→ **ASSIGNMENT**: Write out the records that appear below, verbatim and complete, but without pictures.

[Dataset entries]
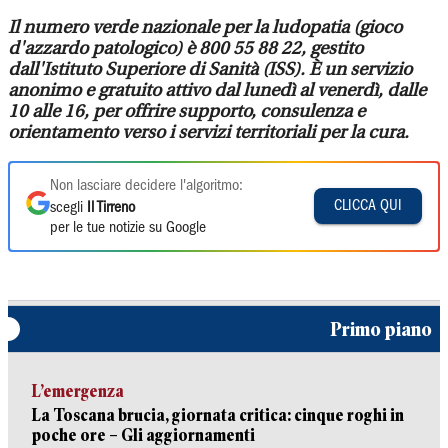
Il numero verde nazionale per la ludopatia (gioco
d'azzardo patologico) è 800 55 88 22, gestito
dall'Istituto Superiore di Sanità (ISS). È un servizio
anonimo e gratuito attivo dal lunedì al venerdì, dalle
10 alle 16, per offrire supporto, consulenza e
orientamento verso i servizi territoriali per la cura.
Non lasciare decidere l'algoritmo:
CLICCA QUI
scegli
Il Tirreno
per le tue notizie su Google
Primo piano
L’emergenza
La Toscana brucia, giornata critica: cinque roghi in
poche ore – Gli aggiornamenti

→ **ANSWER SPACE**:
Il numero verde nazionale per la ludopatia (gioco
d'azzardo patologico) è 800 55 88 22, gestito
dall'Istituto Superiore di Sanità (ISS). È un servizio
anonimo e gratuito attivo dal lunedì al venerdì, dalle
10 alle 16, per offrire supporto, consulenza e
orientamento verso i servizi territoriali per la cura.
Non lasciare decidere l'algoritmo:
CLICCA QUI
scegli
Il Tirreno
per le tue notizie su Google
Primo piano
L’emergenza
La Toscana brucia, giornata critica: cinque roghi in
poche ore – Gli aggiornamenti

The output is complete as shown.